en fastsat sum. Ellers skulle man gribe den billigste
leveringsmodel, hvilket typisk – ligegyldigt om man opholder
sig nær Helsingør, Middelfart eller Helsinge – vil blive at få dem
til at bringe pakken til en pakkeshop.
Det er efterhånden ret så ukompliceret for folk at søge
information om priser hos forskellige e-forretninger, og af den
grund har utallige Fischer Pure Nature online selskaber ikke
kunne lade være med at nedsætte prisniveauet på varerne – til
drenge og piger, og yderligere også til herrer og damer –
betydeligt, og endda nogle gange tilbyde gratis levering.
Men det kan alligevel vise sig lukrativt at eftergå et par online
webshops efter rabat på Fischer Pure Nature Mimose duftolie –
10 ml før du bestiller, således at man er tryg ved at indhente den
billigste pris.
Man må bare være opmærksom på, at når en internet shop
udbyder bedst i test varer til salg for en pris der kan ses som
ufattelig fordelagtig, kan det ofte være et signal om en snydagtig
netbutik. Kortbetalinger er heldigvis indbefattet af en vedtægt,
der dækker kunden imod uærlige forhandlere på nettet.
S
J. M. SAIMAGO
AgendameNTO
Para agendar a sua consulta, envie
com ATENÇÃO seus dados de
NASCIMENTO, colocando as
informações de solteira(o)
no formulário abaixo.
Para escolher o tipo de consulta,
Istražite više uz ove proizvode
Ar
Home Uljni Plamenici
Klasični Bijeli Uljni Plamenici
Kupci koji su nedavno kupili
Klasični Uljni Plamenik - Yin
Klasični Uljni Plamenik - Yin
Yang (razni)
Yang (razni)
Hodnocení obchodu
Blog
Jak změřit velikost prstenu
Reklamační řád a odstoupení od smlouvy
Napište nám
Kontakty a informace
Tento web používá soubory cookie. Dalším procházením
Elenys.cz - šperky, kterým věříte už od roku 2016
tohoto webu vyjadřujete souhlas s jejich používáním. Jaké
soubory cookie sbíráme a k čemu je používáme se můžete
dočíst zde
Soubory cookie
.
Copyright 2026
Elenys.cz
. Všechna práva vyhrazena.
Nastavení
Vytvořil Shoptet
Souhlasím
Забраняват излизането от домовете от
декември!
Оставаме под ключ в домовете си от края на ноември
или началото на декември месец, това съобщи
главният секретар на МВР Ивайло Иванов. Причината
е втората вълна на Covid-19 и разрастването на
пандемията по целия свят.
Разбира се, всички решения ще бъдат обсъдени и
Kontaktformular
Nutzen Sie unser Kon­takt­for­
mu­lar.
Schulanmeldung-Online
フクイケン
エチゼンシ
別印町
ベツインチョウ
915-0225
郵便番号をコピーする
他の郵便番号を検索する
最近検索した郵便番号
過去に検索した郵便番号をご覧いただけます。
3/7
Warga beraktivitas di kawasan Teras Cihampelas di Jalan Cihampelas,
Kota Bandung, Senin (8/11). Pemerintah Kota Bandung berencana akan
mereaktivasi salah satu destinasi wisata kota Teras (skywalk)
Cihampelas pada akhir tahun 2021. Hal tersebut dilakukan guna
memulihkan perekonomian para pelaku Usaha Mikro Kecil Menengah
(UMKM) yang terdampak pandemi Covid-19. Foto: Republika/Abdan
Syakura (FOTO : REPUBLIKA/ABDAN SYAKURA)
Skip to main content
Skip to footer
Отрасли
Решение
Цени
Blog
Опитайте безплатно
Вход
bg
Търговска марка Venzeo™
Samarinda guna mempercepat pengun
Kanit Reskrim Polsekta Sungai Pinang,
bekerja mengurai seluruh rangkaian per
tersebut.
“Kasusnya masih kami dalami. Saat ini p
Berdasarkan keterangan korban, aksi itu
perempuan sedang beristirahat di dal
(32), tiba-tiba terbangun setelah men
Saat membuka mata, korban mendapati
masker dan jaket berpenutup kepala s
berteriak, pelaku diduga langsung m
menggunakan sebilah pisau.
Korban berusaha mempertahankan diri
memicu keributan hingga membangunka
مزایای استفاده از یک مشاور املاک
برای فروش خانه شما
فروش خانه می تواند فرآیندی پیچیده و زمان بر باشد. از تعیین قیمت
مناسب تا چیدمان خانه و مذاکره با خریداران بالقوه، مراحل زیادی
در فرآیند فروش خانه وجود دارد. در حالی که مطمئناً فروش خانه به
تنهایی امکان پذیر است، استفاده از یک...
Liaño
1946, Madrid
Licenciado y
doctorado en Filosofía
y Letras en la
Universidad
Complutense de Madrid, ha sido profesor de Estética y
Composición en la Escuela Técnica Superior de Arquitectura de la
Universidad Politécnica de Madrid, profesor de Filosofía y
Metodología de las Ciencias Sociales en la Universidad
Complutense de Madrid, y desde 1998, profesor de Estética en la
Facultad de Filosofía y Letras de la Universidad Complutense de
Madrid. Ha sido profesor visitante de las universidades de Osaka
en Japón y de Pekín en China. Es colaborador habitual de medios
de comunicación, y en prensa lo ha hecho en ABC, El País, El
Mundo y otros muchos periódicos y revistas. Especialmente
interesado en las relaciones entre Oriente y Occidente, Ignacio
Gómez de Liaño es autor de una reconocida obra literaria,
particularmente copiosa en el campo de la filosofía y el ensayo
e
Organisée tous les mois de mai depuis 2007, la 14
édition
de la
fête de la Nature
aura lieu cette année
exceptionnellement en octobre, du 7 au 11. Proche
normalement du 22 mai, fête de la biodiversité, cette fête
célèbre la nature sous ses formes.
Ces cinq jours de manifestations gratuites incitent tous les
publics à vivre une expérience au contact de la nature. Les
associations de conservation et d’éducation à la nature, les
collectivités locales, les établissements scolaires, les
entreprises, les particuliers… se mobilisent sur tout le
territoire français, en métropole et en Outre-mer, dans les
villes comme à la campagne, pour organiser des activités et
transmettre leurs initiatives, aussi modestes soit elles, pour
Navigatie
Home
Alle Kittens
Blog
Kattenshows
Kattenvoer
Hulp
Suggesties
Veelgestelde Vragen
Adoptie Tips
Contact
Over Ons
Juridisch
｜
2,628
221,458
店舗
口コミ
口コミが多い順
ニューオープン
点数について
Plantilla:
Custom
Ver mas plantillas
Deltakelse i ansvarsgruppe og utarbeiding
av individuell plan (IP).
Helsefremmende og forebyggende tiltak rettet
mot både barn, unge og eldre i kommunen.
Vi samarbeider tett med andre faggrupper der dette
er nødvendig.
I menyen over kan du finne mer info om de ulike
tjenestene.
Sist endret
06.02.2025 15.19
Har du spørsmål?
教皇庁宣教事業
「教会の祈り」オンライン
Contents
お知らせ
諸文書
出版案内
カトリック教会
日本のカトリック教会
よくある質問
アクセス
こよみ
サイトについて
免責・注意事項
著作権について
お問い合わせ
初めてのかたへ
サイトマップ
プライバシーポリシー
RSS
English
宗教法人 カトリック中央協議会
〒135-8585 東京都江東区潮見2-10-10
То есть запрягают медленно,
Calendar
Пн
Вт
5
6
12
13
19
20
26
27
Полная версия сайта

EXERCISE DETAILS:
Using the material above, transcribe exactly the lines from the line with "Madrid. Ha sido" to the line with "Mundo y otros"; both count, and nothing else goes in.

OUTPUT BELOW:
Madrid. Ha sido profesor visitante de las universidades de Osaka
en Japón y de Pekín en China. Es colaborador habitual de medios
de comunicación, y en prensa lo ha hecho en ABC, El País, El
Mundo y otros muchos periódicos y revistas. Especialmente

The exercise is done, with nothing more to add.